1. ## so confused

Using the parametric representation
z(t) = e^(it)= cost + isint how do we evaluate the following integral
(a) integral from 1 to -1 (1/z)dz along |z|=1, the upper half plane.

2. Originally Posted by sandy
Using the parametric representation
z(t) = e^(it)= cost + isint how do we evaluate the following integral
(a) integral from 1 to -1 (1/z)dz along |z|=1, the upper half plane.

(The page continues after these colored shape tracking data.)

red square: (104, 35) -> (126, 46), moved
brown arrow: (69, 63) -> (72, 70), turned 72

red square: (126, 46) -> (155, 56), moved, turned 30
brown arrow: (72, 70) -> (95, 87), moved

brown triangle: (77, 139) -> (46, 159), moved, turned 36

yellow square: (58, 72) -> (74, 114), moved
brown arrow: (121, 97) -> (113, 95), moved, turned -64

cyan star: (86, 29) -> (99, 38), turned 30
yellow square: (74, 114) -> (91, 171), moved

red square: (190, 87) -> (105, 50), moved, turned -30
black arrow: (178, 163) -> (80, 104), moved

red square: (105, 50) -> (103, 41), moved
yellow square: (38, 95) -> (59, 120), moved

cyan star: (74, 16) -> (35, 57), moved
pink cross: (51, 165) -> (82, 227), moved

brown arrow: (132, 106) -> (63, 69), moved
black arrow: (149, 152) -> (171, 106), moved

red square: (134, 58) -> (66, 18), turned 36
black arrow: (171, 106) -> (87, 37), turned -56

I'm not quite sure what you're asking. Is it to evaluated $\displaystyle \int_C \frac{dz}{z}$ with $\displaystyle C=\left\{e^{it}:t\in[0,\pi]\right\}$?

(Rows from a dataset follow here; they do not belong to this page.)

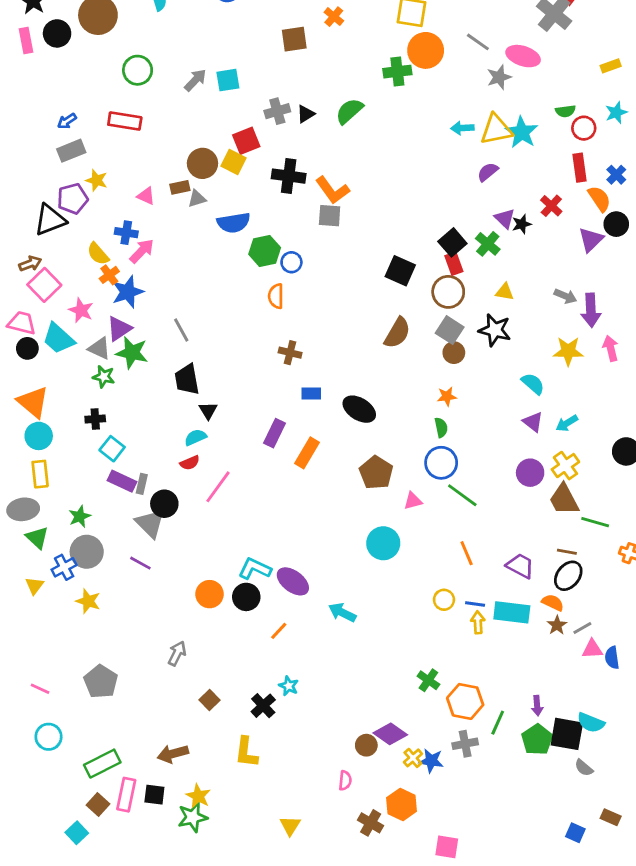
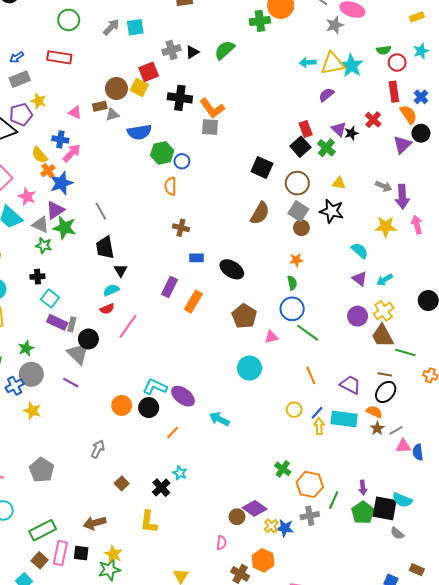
red rectangle: (454, 264) -> (306, 129), moved
blue line: (475, 604) -> (317, 413), turned -56

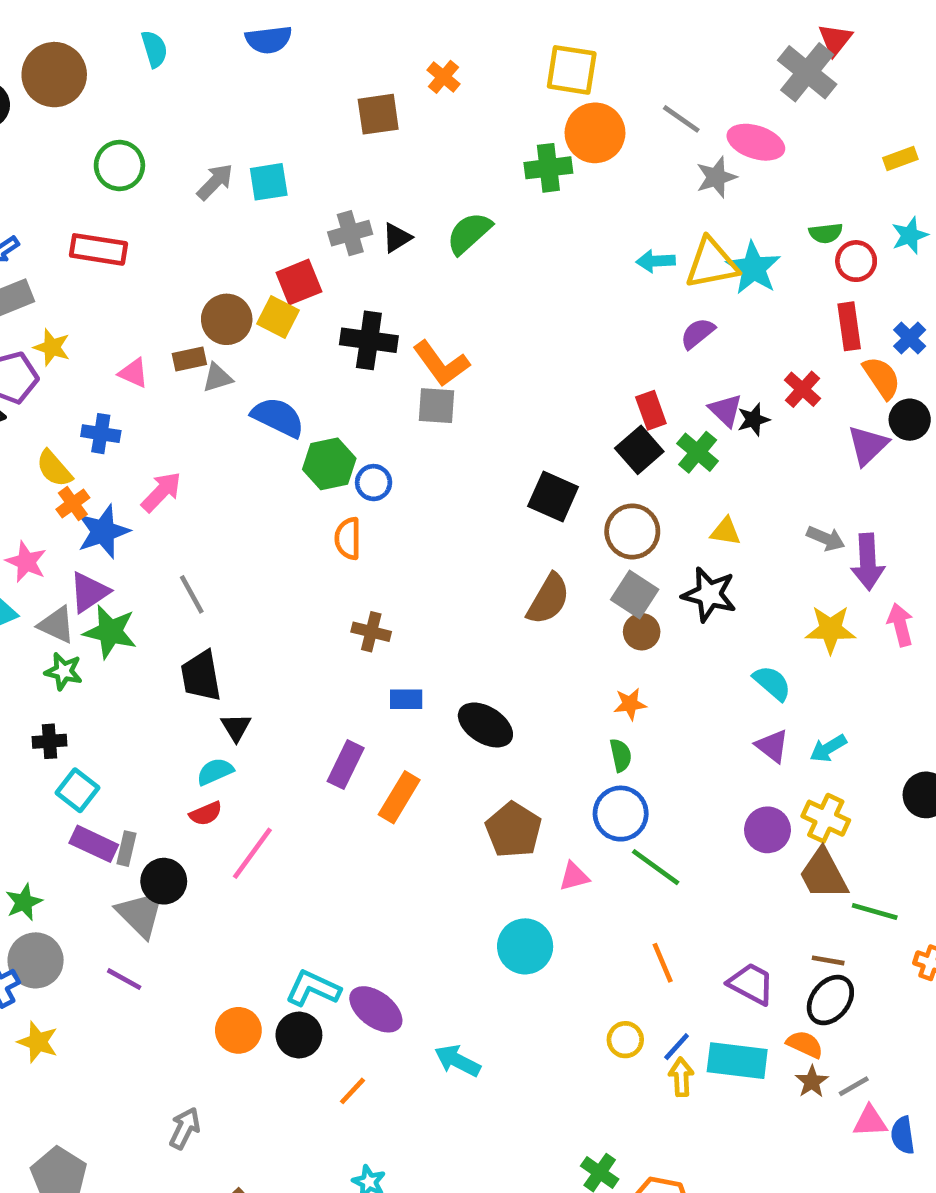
blue semicircle: (139, 132) -> (278, 417), turned -145
pink arrow: (72, 153) -> (161, 492), moved
yellow cross: (384, 311) -> (826, 818), turned -30

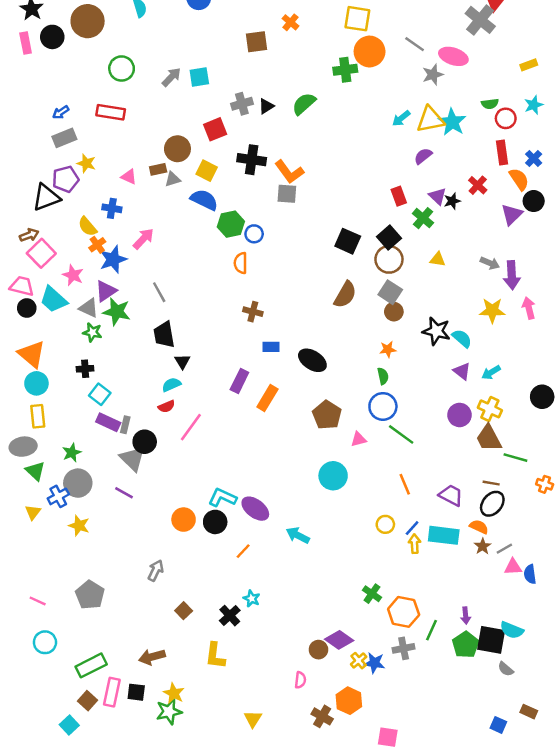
cyan arrow: (656, 261) -> (401, 118), turned -36
yellow square: (278, 317) -> (207, 171), moved
black square: (639, 450) -> (389, 237), moved
black star: (709, 594) -> (436, 331), moved

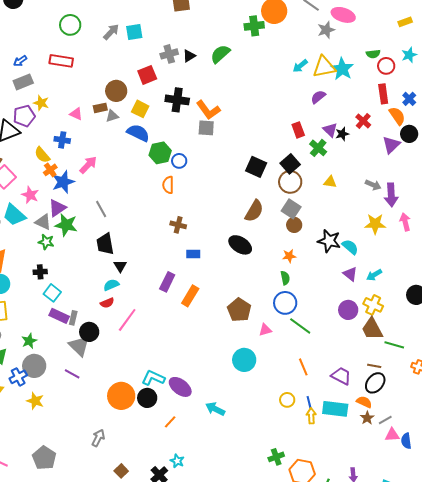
black ellipse: (312, 360) -> (240, 245), moved
orange circle: (184, 520) -> (121, 396), size x1.4
blue line: (412, 528) -> (309, 403), turned -56
green cross: (372, 594) -> (276, 457), turned 35

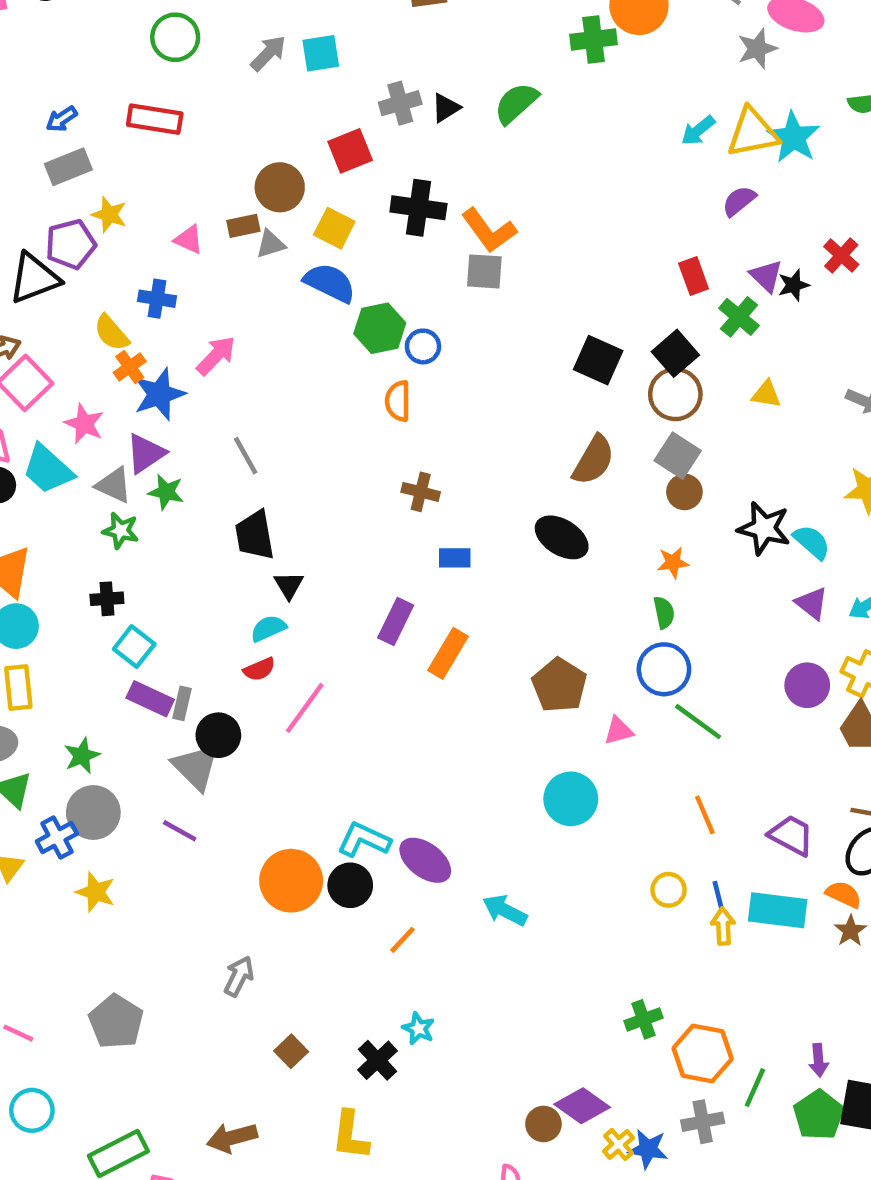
green star: (66, 225) -> (166, 492), size x0.7

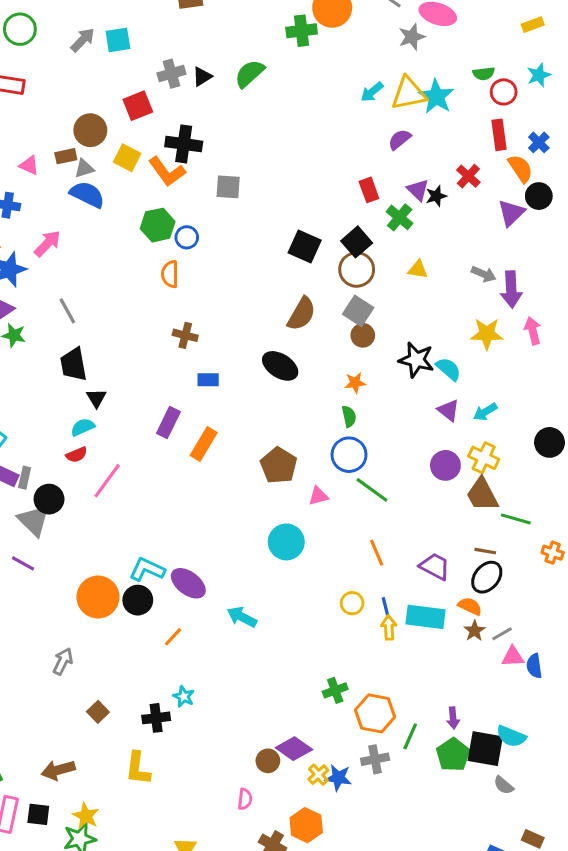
orange L-shape: (489, 230) -> (167, 172), moved
blue semicircle: (330, 283) -> (87, 194), moved
black cross: (378, 1060) -> (156, 718), turned 36

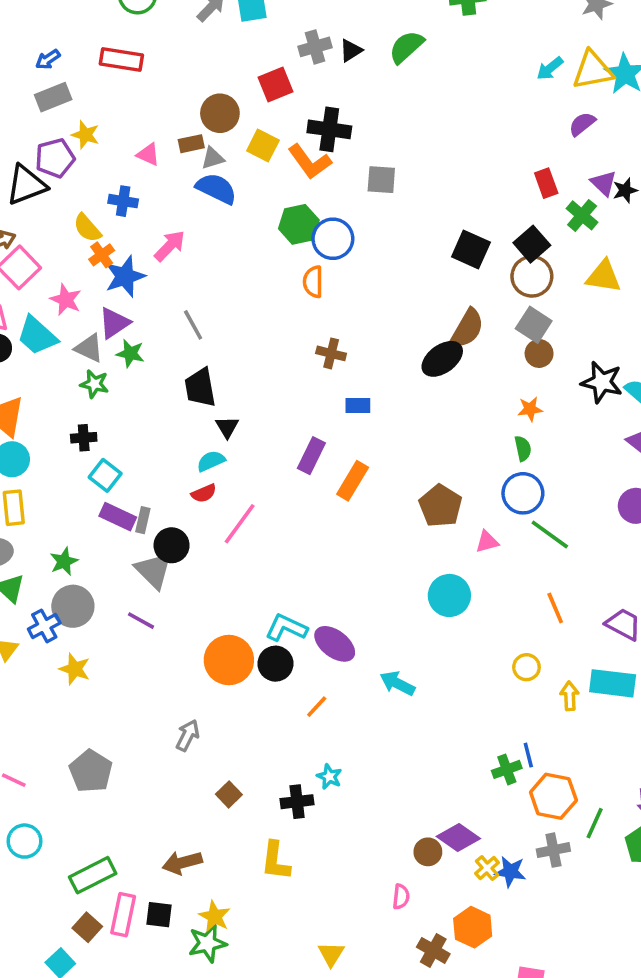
blue circle: (187, 237) -> (333, 239), size x1.5
yellow triangle: (418, 269) -> (604, 276), size x1.5
black ellipse: (280, 366) -> (442, 359), moved, turned -68
blue line: (386, 608) -> (528, 755), moved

3. If $\displaystyle z= e^{i\theta}$, then [tex]\frac{1}{z}= z^{-1}= e^{-i\theta}, of course.

As $\displaystyle \theta$ goes from 0 to $\pi$, z with go over the upper unit semicircle so z covers C.

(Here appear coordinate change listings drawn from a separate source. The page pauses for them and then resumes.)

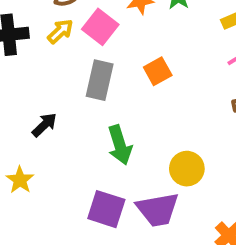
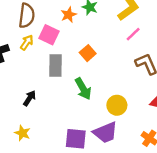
green arrow: (120, 145) -> (83, 89), moved

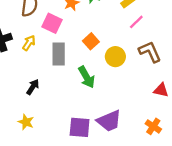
yellow arrow: (27, 42) -> (29, 43), moved
yellow circle: (117, 105) -> (115, 57), moved

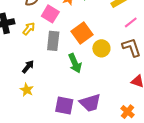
pink line: (136, 22) -> (131, 22), moved
orange square: (91, 41) -> (82, 33), size x1.5
yellow star: (26, 122) -> (27, 90), moved

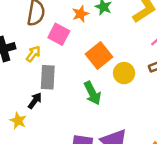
gray rectangle: (53, 41) -> (48, 77), moved
yellow star: (27, 90) -> (18, 121), moved

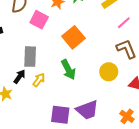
yellow arrow: (33, 54) -> (39, 80), moved
yellow circle: (124, 73) -> (109, 72), moved

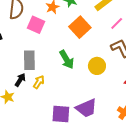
orange square: (74, 37) -> (80, 27), moved
green arrow: (68, 70) -> (67, 59), moved
yellow circle: (109, 72) -> (97, 66), moved

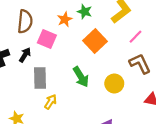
black arrow: (20, 80) -> (25, 55), moved

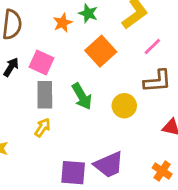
pink square: (47, 39) -> (42, 63), moved
brown L-shape: (140, 64) -> (157, 81), turned 110
gray rectangle: (40, 78) -> (45, 95), moved

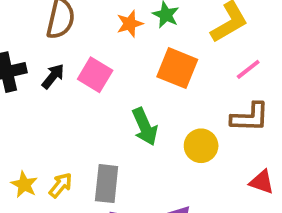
orange square: (101, 51) -> (177, 68), turned -32
gray rectangle: (45, 95) -> (107, 184), moved
yellow arrow: (43, 128) -> (61, 185), moved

$\displaystyle \int_C \frac{1}{z} dz= \int_0^\pi e^{-i\theta} d\theta$

Since it is also true that $\displaystyle e^{i\theta}= cos(\theta)+ i sin(\theta)$ you can do that integral in terms of sin and cosine.

4. Originally Posted by Drexel28
I'm not quite sure what you're asking. Is it to evaluated $\displaystyle \int_C \frac{dz}{z}$ with $\displaystyle C=\left\{e^{it}:t\in[0,\pi]\right\}$?
Yes thats reight im asking that and the integral is from -1 to 1

5. Originally Posted by HallsofIvy
If $\displaystyle z= e^{i\theta}$, then [tex]\frac{1}{z}= z^{-1}= e^{-i\theta}, of course.

As $\displaystyle \theta$ goes from 0 to $\pi$, z with go over the upper unit semicircle so z covers C.

$\displaystyle \int_C \frac{1}{z} dz= \int_0^\pi e^{-i\theta} d\theta$

Since it is also true that $\displaystyle e^{i\theta}= cos(\theta)+ i sin(\theta)$ you can do that integral in terms of sin and cosine.